Abbotsford’s history has been brought to life in the new book, Lest We Forget What Our Eyes Have Seen.
The book comes from Manjit Sandhu, the local artist who conceptualized the raspberry vine sculpture at the Clearbrook roundabout.
Highlighting scenes of everyday life in the early 20th century, Sandhu’s work pays tribute to the individuals, institutions, businesses, and the culturally diverse communities who contributed to the making of Abbotsford.
There are more than 100 paintings in the book that take the reader through early settler days and the building of schools, farms, industry and places of worship. It includes portraits of people like farmer Sundar Singh Thandi and Mennonite historian Abe J. Stobbe, as well as scenes depicting life from 1800 to 1950.
The late Dave Kandal, longtime resident and former Mayor of the District of Matsqui, worked with Manjit during the development of the book and wrote the foreword.
“Although I have read many of our local history books, Manjit, with his knowledge and keen interest in this area, surprises me every time we meet, by gifting me with a fresh insight and unique perspective about Abbotsford’s colourful and interesting history,” Kandal wrote.
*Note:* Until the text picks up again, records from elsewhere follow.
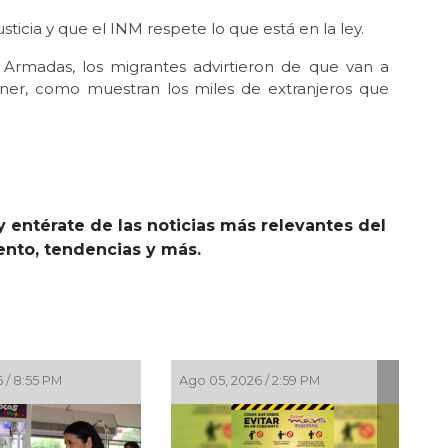
icia y que el INM respete lo que está en la ley.
 Armadas, los migrantes advirtieron de que van a
ner, como muestran los miles de extranjeros que
y entérate de las noticias más relevantes del
iento, tendencias y más.
Ago 05, 2026 / 2:23 PM
Ago 05, 2026 / 12:13 PM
Sandhu comes from an academic background of teaching and journalism, and has resided in Abbotsford for the past 27 years. He acknowledges his gratitude to live on the unceded land of the Sto:lo First Nation, and hopes his work will be appreciated as a gesture of gratitude to his predecessors in Abbotsford.
“No matter what background they came from, they went through a lot of struggles to give us one of the best towns and we need to keep this history and heritage alive,” he said.
Lest We Forget What Our Eyes Have Seen is available at The Reach Gallery Museum, 32388 Veterans Way, for $30 by cash or cheque.